After two visits to the emergency room, Candace Ayers was admitted to the hospital with pneumonia. As her oxygen levels continued to drop, she was put on a ventilator. Just when she seemed to improve, she developed sepsis.
“After that, any progress that my mom had made in terms of her lungs getting a little bit better was erased and the pneumonia took over with a vengeance,” her son said.

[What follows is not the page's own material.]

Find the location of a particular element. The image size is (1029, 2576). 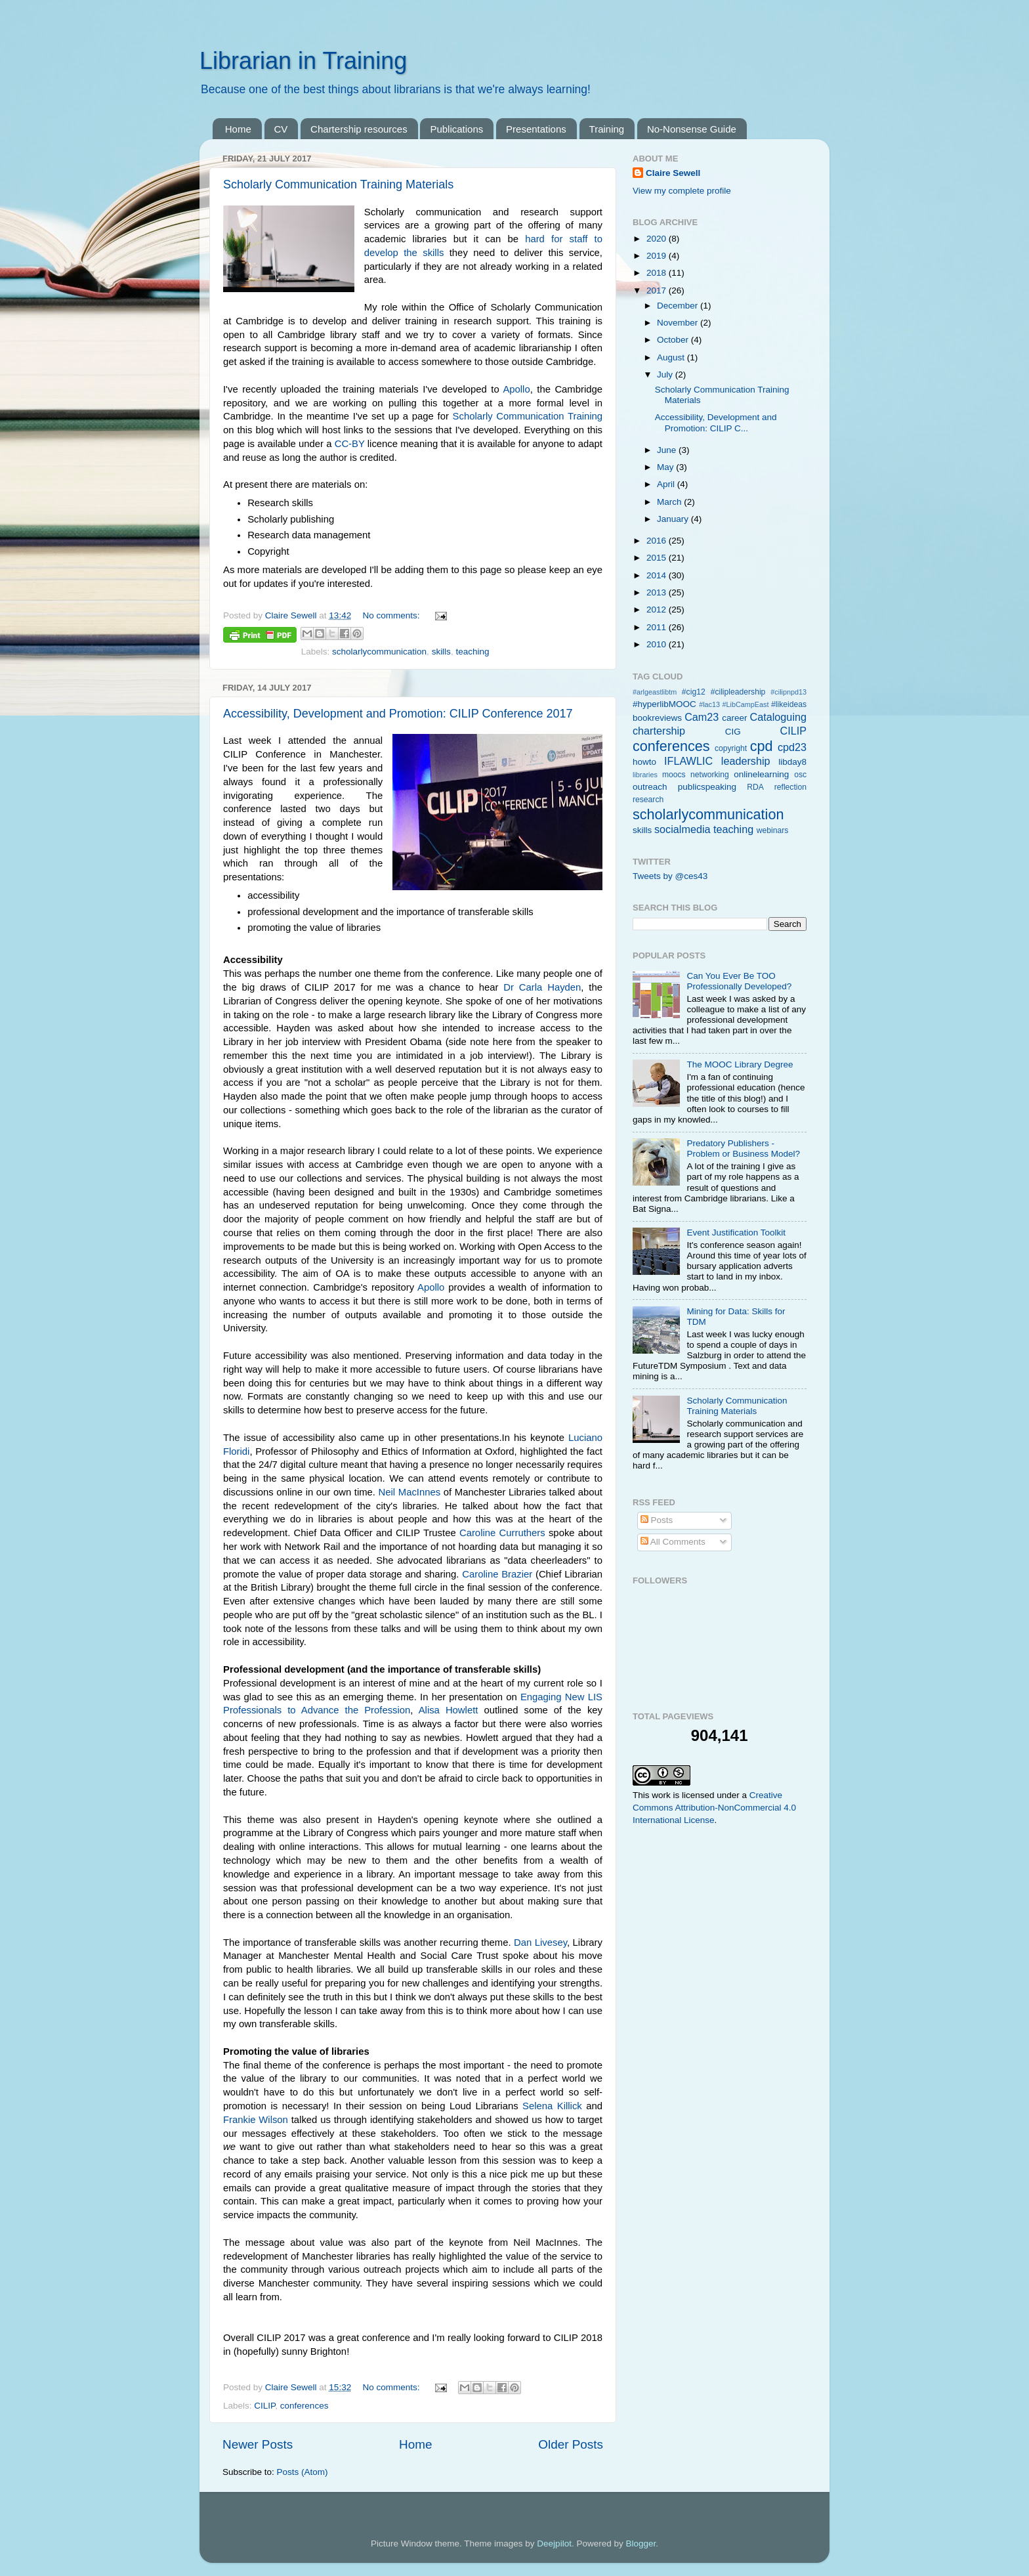 libday8 is located at coordinates (792, 762).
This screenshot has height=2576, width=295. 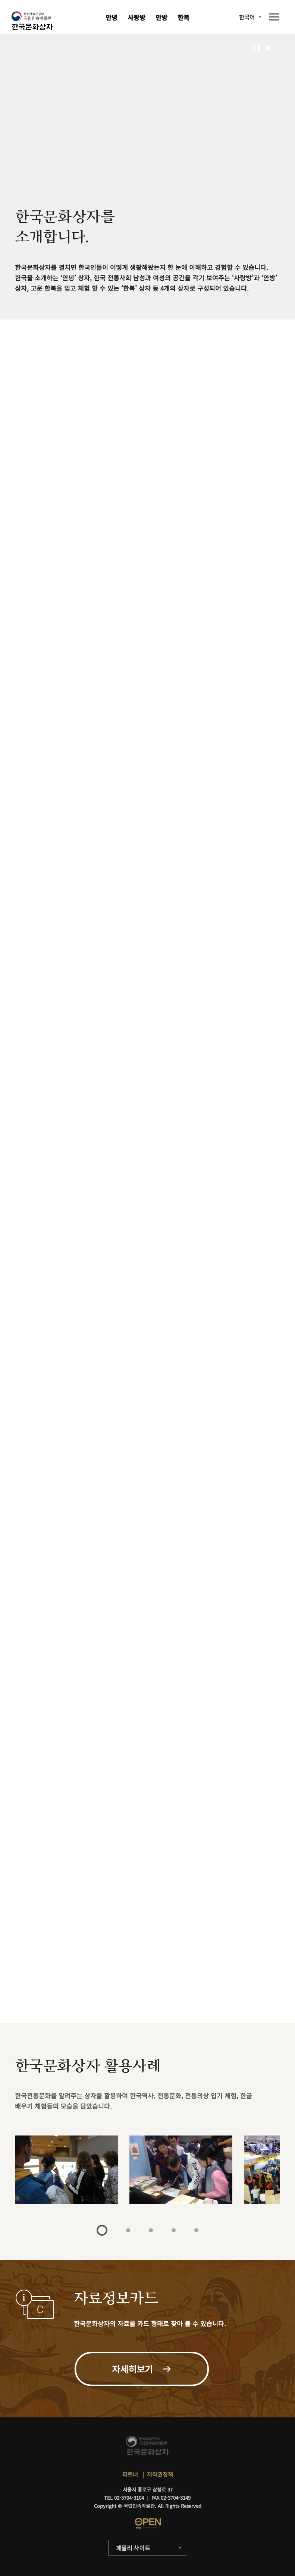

“The last week or so of her being alive, her lungs were completely white in the X-ray — they had completely filled up with fluid and infections.”
She was fully sedated and couldn’t squeeze the hands of her loved ones. They don’t know if she was aware they were there. Doctors told the family to consider comfort care, which entails giving pain medications to the patient, removing life support and letting her go peacefully. That’s what happened on Sept. 3.
“She took about four or five breaths after that and she passed away right there within a matter of minutes,” her son said.
“I would just wish (unvaccinated people) would read the story of my mom, what we as a family went through and see if that's something they want to put their loved ones through, because I can probably assure you that it's not.”
Marc Ayers urged everyone to get the vaccine and wear a mask to protect themselves and others. Already, acquaintances and strangers have reached out to tell him they received the shot after reading his mom’s story, he said: “It is working already, and so the more that we can keep talking about it, the better it will be.”